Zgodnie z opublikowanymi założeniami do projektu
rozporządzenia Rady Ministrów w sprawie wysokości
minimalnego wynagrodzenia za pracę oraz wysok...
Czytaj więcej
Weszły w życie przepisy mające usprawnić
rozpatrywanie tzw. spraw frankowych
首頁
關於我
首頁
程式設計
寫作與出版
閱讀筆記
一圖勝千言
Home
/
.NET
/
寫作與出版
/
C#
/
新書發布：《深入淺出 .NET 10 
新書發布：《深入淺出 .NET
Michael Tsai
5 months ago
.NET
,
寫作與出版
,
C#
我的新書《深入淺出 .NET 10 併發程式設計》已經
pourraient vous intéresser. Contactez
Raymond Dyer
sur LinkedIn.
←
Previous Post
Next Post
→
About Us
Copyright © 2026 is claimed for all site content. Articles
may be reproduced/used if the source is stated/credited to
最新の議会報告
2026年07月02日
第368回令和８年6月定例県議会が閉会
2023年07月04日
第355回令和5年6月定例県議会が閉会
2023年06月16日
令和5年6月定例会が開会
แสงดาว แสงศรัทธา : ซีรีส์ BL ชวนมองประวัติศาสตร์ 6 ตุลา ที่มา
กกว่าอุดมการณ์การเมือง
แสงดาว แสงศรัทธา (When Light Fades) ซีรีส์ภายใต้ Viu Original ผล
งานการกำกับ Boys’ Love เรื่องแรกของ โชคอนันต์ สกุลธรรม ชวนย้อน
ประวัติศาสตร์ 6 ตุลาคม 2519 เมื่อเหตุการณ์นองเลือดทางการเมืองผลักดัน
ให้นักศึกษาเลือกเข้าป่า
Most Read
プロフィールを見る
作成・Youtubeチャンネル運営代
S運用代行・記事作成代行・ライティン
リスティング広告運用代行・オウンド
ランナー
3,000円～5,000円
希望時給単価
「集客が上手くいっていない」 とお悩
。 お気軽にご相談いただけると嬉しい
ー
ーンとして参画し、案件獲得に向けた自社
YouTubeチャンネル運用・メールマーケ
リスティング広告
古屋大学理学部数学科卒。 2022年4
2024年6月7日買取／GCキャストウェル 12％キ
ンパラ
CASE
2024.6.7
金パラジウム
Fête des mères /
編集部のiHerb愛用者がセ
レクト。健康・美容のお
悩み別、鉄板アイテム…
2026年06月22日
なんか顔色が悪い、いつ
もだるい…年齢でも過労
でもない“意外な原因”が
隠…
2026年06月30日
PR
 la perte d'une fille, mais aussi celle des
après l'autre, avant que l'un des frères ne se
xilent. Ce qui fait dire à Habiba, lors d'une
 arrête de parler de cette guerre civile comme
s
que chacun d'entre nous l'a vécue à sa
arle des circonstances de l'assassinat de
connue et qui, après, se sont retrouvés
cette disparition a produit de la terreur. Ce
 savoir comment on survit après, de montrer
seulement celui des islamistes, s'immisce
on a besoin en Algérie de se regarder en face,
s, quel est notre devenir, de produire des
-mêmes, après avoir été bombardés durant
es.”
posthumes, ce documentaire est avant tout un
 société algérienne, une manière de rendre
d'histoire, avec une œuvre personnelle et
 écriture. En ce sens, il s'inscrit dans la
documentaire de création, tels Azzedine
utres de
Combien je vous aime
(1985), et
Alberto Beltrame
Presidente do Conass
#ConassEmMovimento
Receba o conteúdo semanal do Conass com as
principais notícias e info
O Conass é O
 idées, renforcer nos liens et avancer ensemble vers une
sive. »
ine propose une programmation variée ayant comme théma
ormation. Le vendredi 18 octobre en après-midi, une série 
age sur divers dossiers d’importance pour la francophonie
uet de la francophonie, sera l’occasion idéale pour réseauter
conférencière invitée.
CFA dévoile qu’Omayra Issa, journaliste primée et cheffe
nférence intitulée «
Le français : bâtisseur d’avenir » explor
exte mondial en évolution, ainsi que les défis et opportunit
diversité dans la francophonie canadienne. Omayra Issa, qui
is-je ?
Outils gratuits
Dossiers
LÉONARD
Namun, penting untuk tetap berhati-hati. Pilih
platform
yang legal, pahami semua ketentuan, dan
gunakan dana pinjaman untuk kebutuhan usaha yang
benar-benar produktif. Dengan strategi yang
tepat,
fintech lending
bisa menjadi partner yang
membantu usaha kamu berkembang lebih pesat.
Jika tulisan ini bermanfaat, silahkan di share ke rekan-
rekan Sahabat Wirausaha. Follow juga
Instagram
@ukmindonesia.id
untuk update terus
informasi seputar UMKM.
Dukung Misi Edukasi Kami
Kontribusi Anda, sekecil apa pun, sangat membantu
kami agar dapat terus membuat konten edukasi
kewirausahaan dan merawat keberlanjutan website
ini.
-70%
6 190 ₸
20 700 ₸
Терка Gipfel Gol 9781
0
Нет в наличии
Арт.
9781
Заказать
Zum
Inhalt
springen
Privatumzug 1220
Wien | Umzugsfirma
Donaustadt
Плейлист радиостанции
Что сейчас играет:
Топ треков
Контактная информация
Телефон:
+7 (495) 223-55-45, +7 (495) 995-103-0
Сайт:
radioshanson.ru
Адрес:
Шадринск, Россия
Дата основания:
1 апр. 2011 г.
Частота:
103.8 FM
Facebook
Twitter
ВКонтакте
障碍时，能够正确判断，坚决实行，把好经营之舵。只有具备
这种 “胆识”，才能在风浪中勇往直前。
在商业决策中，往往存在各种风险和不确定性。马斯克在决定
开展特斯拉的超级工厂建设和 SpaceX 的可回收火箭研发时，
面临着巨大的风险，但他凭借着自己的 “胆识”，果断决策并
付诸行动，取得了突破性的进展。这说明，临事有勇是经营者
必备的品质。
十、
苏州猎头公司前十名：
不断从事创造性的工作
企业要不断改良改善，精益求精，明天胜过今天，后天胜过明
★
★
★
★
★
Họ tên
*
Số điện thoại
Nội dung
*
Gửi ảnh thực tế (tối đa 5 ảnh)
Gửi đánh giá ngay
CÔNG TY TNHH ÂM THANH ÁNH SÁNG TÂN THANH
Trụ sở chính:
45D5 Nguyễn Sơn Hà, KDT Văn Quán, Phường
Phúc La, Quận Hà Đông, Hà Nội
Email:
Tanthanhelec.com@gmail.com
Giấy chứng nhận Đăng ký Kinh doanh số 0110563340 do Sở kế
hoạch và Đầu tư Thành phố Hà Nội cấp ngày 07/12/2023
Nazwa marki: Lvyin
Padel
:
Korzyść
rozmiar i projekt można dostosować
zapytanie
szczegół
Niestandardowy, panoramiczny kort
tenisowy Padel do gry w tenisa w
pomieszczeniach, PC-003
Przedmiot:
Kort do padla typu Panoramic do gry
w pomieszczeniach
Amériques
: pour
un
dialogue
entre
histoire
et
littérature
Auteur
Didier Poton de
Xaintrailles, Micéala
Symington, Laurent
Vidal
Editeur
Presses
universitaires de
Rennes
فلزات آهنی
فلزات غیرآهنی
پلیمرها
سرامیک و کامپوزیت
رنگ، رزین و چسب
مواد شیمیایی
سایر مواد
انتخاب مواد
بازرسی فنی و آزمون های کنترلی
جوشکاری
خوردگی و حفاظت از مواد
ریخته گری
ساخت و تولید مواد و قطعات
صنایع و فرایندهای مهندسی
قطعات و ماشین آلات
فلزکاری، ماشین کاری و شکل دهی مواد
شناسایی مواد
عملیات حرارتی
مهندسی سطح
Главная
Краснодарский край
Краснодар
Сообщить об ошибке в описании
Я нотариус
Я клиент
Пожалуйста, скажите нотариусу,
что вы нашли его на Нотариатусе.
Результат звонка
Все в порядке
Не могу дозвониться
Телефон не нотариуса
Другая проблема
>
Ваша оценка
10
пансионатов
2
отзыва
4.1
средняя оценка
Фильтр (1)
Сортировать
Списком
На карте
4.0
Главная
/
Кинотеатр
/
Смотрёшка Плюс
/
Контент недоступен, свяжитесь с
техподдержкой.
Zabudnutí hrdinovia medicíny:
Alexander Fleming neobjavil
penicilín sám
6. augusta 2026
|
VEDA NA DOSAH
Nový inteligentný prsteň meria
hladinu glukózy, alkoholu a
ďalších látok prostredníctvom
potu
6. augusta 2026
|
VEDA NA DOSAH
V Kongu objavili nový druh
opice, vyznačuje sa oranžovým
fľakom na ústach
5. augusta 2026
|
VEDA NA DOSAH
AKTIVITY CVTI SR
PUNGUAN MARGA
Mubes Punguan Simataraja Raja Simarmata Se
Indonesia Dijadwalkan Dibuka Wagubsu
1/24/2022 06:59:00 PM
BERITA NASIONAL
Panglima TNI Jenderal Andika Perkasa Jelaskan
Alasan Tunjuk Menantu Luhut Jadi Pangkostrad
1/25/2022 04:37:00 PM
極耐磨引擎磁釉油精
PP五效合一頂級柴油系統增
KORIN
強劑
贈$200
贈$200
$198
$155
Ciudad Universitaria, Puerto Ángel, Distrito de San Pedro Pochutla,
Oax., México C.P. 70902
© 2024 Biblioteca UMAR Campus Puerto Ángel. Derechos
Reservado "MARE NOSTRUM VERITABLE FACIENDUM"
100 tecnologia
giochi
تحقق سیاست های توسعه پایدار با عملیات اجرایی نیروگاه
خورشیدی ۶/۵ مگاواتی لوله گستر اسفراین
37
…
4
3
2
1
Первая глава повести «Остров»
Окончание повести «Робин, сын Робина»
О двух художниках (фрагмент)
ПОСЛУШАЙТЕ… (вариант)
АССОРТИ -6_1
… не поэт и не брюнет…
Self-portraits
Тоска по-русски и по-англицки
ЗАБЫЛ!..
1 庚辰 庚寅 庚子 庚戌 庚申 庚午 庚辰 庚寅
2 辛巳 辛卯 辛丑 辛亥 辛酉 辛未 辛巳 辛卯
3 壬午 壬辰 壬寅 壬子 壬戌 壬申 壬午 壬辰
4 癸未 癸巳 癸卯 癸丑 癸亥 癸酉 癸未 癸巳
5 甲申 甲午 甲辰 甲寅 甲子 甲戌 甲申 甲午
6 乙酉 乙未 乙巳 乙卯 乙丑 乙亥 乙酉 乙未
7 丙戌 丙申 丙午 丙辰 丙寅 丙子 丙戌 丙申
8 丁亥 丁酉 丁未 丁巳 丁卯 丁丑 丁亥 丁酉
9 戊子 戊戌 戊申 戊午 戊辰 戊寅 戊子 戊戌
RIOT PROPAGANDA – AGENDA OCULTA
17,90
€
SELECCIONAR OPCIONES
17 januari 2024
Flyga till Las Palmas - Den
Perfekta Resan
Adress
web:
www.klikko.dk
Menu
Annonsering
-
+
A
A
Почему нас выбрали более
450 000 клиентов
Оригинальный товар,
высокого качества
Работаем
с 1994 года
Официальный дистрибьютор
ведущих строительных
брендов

- - -

What needs to be done: Search the preceding listing for the word "مواد" and pull out every line that holds it.

Task output:
مواد شیمیایی
سایر مواد
انتخاب مواد
خوردگی و حفاظت از مواد
ساخت و تولید مواد و قطعات
فلزکاری، ماشین کاری و شکل دهی مواد
شناسایی مواد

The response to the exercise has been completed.